Jury nullification: The impact of judicial instructions, arguments, and challenges on jury decision making.

Horowitz, I. A. (1988). Jury nullification: The impact of judicial instructions, arguments, and challenges on jury decision making. Law and Human Behavior, 12, 439-453.

The present study was conducted to determine the effects of nullification information to the jury from two sources, judge’s instructions and lawyers’ arguments, on juries’ verdicts and decision making in three criminal cases. In addition, the research tested the impact of challenges to nullification information on trial outcomes. The results, gathered from 144 six-person juries, indicated that when juries are in receipt of nullification information from the judge or defense attorney they are more likely to acquit a sympathetic defendant and judge a dangerous defendant more harshly than when such information is not present or when challenges are made to nullification arguments. Analysis of the juries’ decision-making processes suggested that nullification information may alter the way in which juries perceive and use the trial evidence. In those trials in which a nullification defense was successful, juries used the outcome of the case, as well as the intent of the defendant, to evaluate the worth and weight of the evidence. Pronullification conditions devalued the currency of the evidence and permitted juries to utilize nonevidentiary factors in deciding the cases used in this study.

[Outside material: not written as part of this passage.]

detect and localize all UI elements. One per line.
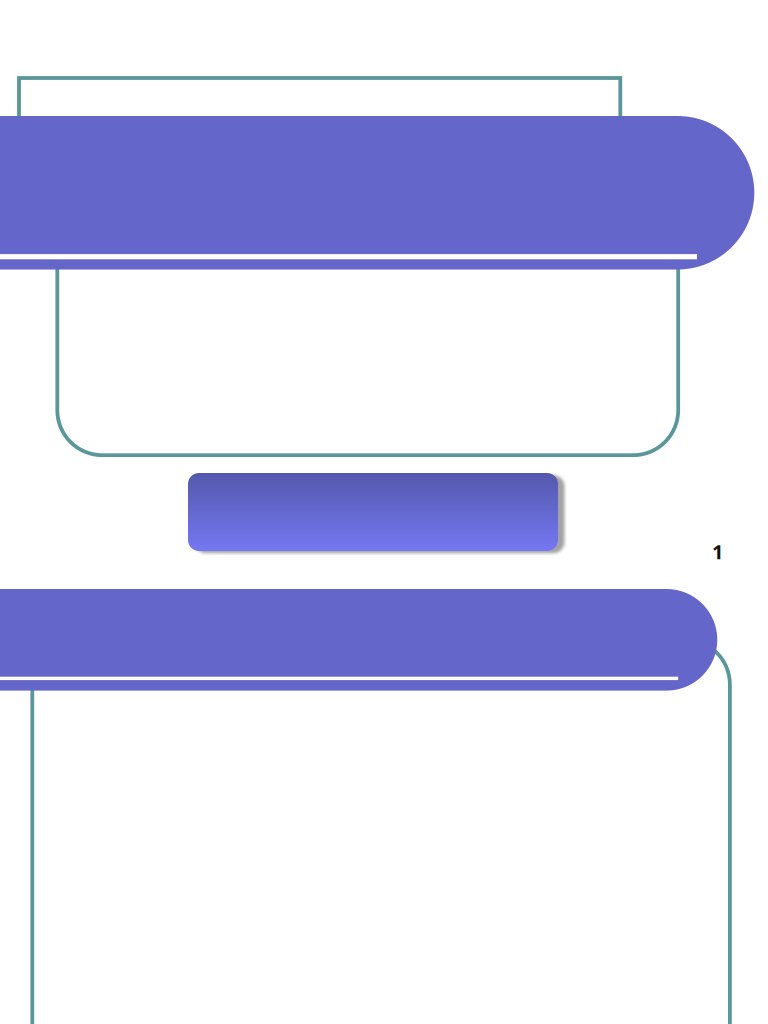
staticText: 1	[712, 538, 723, 565]
button[interactable]: Continue	[188, 473, 558, 551]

Juries acquitted more when reminded of nullification ability by judge and with a sympathetic defendant (i.e., euthanasia, weapons) when reminded by defense, but juries convicted more with an unsympathetic defendant (i.e., DUI, homicide). Prosecutor challenge reduced impact, especially in euthanasia case. Discussion mediated effects of trial characteristics on verdicts; relationship between evidence and verdict varied across trial.